Ebraismo
Dalla comunità ebraica, prospera e numerosa a Trieste prima della persecuzione, provengono molti dei protagonisti della vita culturale cittadina: Italo Svevo e Umberto Saba, Giorgio Voghera, Giorgio Pressburger e Ferruccio Fölkel tra gli scrittori, lo psicoanalista Edoardo Weiss, filosofi come Giorgio Fano, editori come Emilio Treves e Bobi Bazlen, storici come Fabio Cusin, scienziati come Giuseppe Levi e Pierpaolo Luzzatto Fegiz.

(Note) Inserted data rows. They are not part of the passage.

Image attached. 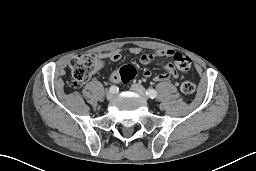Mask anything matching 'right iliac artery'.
<instances>
[{"label":"right iliac artery","mask_w":256,"mask_h":171,"mask_svg":"<svg viewBox=\"0 0 256 171\" xmlns=\"http://www.w3.org/2000/svg\"><path fill=\"white\" fill-rule=\"evenodd\" d=\"M117 87L116 86H111L110 87V91H112L113 93H115L117 91Z\"/></svg>","instance_id":"1"}]
</instances>
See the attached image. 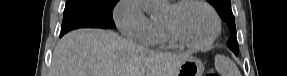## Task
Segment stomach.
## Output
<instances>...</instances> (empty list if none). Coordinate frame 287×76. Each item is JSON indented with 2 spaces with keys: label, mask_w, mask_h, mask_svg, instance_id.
<instances>
[{
  "label": "stomach",
  "mask_w": 287,
  "mask_h": 76,
  "mask_svg": "<svg viewBox=\"0 0 287 76\" xmlns=\"http://www.w3.org/2000/svg\"><path fill=\"white\" fill-rule=\"evenodd\" d=\"M204 72V66L202 62L189 56L181 64L179 71L176 76H202Z\"/></svg>",
  "instance_id": "1"
}]
</instances>
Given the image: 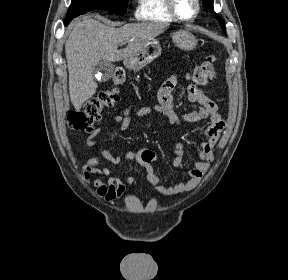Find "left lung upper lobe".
<instances>
[{
  "instance_id": "1",
  "label": "left lung upper lobe",
  "mask_w": 288,
  "mask_h": 280,
  "mask_svg": "<svg viewBox=\"0 0 288 280\" xmlns=\"http://www.w3.org/2000/svg\"><path fill=\"white\" fill-rule=\"evenodd\" d=\"M213 1L214 0H203V6L208 12L216 14L214 11V8H213ZM216 17H218V16L216 15ZM219 23H220L221 27L223 28V30H225V23H224V20L222 18H219Z\"/></svg>"
}]
</instances>
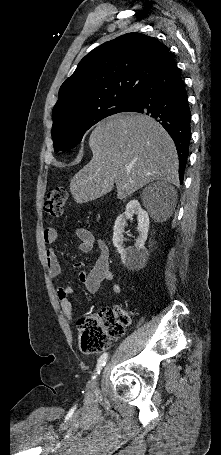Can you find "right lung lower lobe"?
<instances>
[{
  "label": "right lung lower lobe",
  "instance_id": "right-lung-lower-lobe-1",
  "mask_svg": "<svg viewBox=\"0 0 221 455\" xmlns=\"http://www.w3.org/2000/svg\"><path fill=\"white\" fill-rule=\"evenodd\" d=\"M123 112L149 115L165 128L176 146L182 183L191 140V113L187 92L171 53Z\"/></svg>",
  "mask_w": 221,
  "mask_h": 455
}]
</instances>
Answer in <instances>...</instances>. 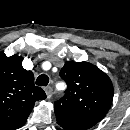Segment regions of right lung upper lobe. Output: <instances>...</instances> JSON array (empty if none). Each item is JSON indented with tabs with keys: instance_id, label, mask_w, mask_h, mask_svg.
<instances>
[{
	"instance_id": "right-lung-upper-lobe-1",
	"label": "right lung upper lobe",
	"mask_w": 130,
	"mask_h": 130,
	"mask_svg": "<svg viewBox=\"0 0 130 130\" xmlns=\"http://www.w3.org/2000/svg\"><path fill=\"white\" fill-rule=\"evenodd\" d=\"M22 57L0 52V130L22 127L36 101L46 98L34 85V75L22 67Z\"/></svg>"
}]
</instances>
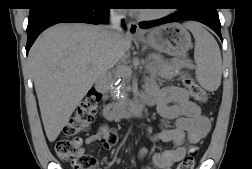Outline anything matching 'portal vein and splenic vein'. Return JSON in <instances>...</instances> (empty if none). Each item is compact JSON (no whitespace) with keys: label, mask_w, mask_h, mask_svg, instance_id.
Instances as JSON below:
<instances>
[{"label":"portal vein and splenic vein","mask_w":252,"mask_h":169,"mask_svg":"<svg viewBox=\"0 0 252 169\" xmlns=\"http://www.w3.org/2000/svg\"><path fill=\"white\" fill-rule=\"evenodd\" d=\"M185 61H186V62H190L189 59H186ZM187 65L190 66L189 63H187ZM119 70H120V72H123L124 75H131L132 72H133V71H132V68L129 67V66H126V65L120 66V67H119Z\"/></svg>","instance_id":"18ae733b"}]
</instances>
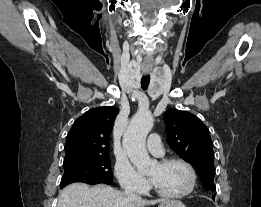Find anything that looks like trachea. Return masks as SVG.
<instances>
[{"instance_id":"1","label":"trachea","mask_w":261,"mask_h":207,"mask_svg":"<svg viewBox=\"0 0 261 207\" xmlns=\"http://www.w3.org/2000/svg\"><path fill=\"white\" fill-rule=\"evenodd\" d=\"M149 83H150V75H144L142 78H141V88L143 90H146L149 86Z\"/></svg>"}]
</instances>
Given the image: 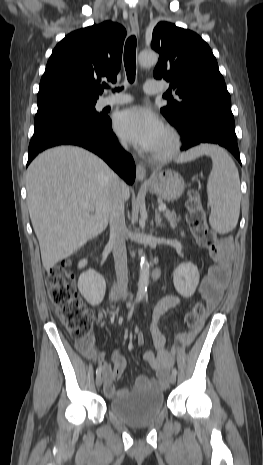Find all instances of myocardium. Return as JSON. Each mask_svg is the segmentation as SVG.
<instances>
[{"label":"myocardium","mask_w":263,"mask_h":465,"mask_svg":"<svg viewBox=\"0 0 263 465\" xmlns=\"http://www.w3.org/2000/svg\"><path fill=\"white\" fill-rule=\"evenodd\" d=\"M164 133L168 140L167 148L161 151H154L151 154L152 160L159 163L168 162L173 159L179 153L181 148L180 137L173 127L166 126Z\"/></svg>","instance_id":"myocardium-1"}]
</instances>
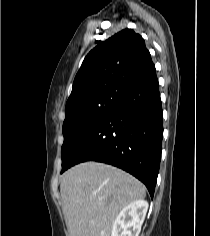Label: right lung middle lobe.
Here are the masks:
<instances>
[{
  "label": "right lung middle lobe",
  "instance_id": "1",
  "mask_svg": "<svg viewBox=\"0 0 210 236\" xmlns=\"http://www.w3.org/2000/svg\"><path fill=\"white\" fill-rule=\"evenodd\" d=\"M123 91H109L83 100L66 110L63 123L62 167L103 116L117 103Z\"/></svg>",
  "mask_w": 210,
  "mask_h": 236
}]
</instances>
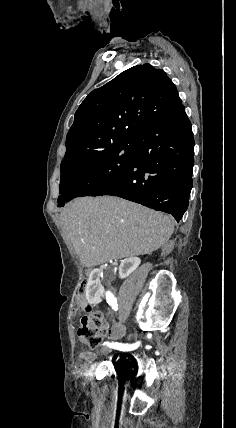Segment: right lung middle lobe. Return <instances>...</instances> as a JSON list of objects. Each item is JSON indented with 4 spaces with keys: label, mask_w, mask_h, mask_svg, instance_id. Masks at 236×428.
Returning a JSON list of instances; mask_svg holds the SVG:
<instances>
[{
    "label": "right lung middle lobe",
    "mask_w": 236,
    "mask_h": 428,
    "mask_svg": "<svg viewBox=\"0 0 236 428\" xmlns=\"http://www.w3.org/2000/svg\"><path fill=\"white\" fill-rule=\"evenodd\" d=\"M135 147V140L122 141L61 169L58 207L110 184L132 163Z\"/></svg>",
    "instance_id": "obj_1"
}]
</instances>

Alle radici ebraiche di alcuni scrittori vengono ricondotte certe caratteristiche della loro opera: la tendenza all’autoanalisi, spesso risultante in autocritica, il conseguente interesse per la psicanalisi, una sensibilità particolarmente elevata, addirittura una certa inclinazione al pessimismo. I casi di Svevo e Saba, pur lontani entrambi per indole e destino dalla religione avita, sono stati spesso indagati in questo senso.
Islam
È forse per la peculiare posizione di Trieste e per i suoi contatti con il medio Oriente che molti degli scrittori legati a Trieste mostrano un vivo interesse per il mondo islamico: se non vogliamo risalire alla Lettera a Maometto II di Enea Silvio Piccolomini, papa Pio II già vescovo di Trieste, possiamo senz’altro evocare le molte pagine che vi dedica Richard Burton, particolarmente orientato al sufismo, corrente moderata e “filosofica” dell’islam, a cui dedica l’opera in versi Kasidah.

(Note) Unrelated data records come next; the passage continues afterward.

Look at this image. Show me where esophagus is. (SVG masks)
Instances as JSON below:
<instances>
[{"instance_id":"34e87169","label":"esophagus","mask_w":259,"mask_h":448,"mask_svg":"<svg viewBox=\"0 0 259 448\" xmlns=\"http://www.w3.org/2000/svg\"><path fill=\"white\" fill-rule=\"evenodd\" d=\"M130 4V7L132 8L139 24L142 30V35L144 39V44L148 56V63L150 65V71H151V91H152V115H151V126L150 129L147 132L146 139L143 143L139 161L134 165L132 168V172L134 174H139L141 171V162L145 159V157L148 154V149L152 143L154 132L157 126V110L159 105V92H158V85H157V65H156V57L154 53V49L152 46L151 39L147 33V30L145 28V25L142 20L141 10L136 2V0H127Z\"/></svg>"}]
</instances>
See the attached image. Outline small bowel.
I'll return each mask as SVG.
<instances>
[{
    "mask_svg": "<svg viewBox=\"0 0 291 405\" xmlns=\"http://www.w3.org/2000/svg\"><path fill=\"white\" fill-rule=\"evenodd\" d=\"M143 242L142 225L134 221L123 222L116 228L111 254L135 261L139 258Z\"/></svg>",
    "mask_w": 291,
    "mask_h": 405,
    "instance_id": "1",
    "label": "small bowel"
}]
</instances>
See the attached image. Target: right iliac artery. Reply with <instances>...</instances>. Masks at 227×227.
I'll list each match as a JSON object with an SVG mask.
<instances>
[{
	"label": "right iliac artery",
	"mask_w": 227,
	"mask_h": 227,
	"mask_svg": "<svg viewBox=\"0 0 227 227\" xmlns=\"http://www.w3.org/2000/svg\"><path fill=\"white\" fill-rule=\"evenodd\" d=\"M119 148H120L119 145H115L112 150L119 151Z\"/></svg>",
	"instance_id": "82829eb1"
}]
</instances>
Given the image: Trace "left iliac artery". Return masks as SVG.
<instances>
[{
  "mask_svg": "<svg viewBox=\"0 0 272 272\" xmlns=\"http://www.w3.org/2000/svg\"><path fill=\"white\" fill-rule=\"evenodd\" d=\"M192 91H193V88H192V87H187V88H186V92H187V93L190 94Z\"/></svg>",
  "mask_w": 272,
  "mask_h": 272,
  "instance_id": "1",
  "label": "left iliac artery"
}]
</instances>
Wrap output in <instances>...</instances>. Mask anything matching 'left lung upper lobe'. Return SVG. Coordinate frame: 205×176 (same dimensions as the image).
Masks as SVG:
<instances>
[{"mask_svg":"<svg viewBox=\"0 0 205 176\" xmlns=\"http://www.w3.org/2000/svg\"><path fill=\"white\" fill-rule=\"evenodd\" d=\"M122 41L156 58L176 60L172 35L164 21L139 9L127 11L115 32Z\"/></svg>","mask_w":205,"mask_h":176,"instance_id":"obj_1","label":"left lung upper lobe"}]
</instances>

È incentrata invece sulla dottrina degli ismailiti, la corrente sciita nel cui seno fiorisce la setta degli assassini, il romanzo Alamut di Vladimir Bartol che anche altrove – nella raccolta di racconti Al-araf, che prende il nome dalla settima sura del Corano – mostra il suo interesse per la dottrina islamica. L’incontro e lo scontro fra l’islam e la cristianità nel travagliato territorio della Bosnia, infine, è il centro de Il ponte sulla Drina e di molti altri lavori di Ivo Andrić.
Cristianesimo
Un minor tasso di esotismo, ma un uguale tasso di spiritualità permea le pagine degli autori cattolici o che hanno scelto una tematica religiosa cristiana. L’irlandese James Joyce, apertamente ribelle nei confronti della religione costituita, nel suo Ulisse mette in scena il confronto fra la tolleranza dell’ebreo Bloom e l’intolleranza dei suoi concittadini cattolici. La libertà di pensiero non scardina l’orizzonte di fede in molti degli autori sloveni: Kosovel, Pahor, Rebula.

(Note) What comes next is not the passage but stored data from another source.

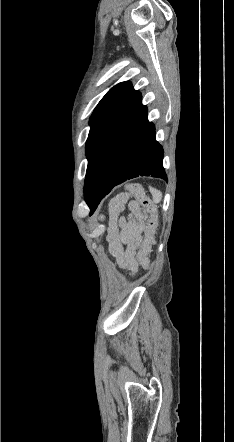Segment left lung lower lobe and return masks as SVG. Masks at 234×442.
Wrapping results in <instances>:
<instances>
[{
  "label": "left lung lower lobe",
  "mask_w": 234,
  "mask_h": 442,
  "mask_svg": "<svg viewBox=\"0 0 234 442\" xmlns=\"http://www.w3.org/2000/svg\"><path fill=\"white\" fill-rule=\"evenodd\" d=\"M85 200L93 212L111 189L127 179L153 176L167 180L163 149L139 91L131 88L93 130L86 143Z\"/></svg>",
  "instance_id": "1"
}]
</instances>
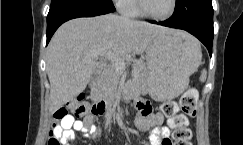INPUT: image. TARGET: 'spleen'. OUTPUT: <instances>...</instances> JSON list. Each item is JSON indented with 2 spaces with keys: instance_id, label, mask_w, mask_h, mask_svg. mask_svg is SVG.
I'll return each instance as SVG.
<instances>
[{
  "instance_id": "3e777b00",
  "label": "spleen",
  "mask_w": 243,
  "mask_h": 145,
  "mask_svg": "<svg viewBox=\"0 0 243 145\" xmlns=\"http://www.w3.org/2000/svg\"><path fill=\"white\" fill-rule=\"evenodd\" d=\"M201 58H202V54H201V52H199V54H198V62H197L198 65H199L200 62H201ZM206 77H207V71H206L205 69H203V70L201 71L200 81H201V82H205V81H206Z\"/></svg>"
}]
</instances>
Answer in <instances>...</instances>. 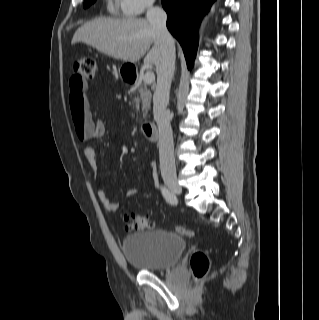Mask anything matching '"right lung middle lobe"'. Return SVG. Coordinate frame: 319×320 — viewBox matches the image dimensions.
Returning <instances> with one entry per match:
<instances>
[{"label":"right lung middle lobe","mask_w":319,"mask_h":320,"mask_svg":"<svg viewBox=\"0 0 319 320\" xmlns=\"http://www.w3.org/2000/svg\"><path fill=\"white\" fill-rule=\"evenodd\" d=\"M95 0H86L85 2H84V8H87V7H89L93 2H94Z\"/></svg>","instance_id":"right-lung-middle-lobe-1"}]
</instances>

Come Alamut di Bartol, anche Nel vento della Sibilla di Rebula sfrutta le questioni della tolleranza religiosa in epoche lontane (il secondo secolo dopo Cristo dell’imperatore filosofo Marco Aurelio) per parlare del presente (con particolare riferimento alla condizione della Slovenia nel regime jugoslavo). E così fa Fulvio Tomizza nel suo Il male viene dal Nord, incentrato sulla vita del vescovo di Capodistria e, in seguito, riformatore protestante Pier Paolo Vergerio il Giovane.
Un’altra religiosità
Sofferto e ambiguo è il rapporto con la religione di Saba che sente le «due razze in antica tenzone» dell’ebraismo materno e del cattolicesimo del padre (e della amata balia slovena) combattersi dentro di sé, fino al punto di avvicinarsi alla conversione e di recitare il Padre nostro sulla tomba della amatissima Lina. Una religiosità certo più poetica, se non vogliamo dire estetica, che richiama con sfumature differenti il sentimento religioso “naturale” e sincretistico di Slataper o di Daübler.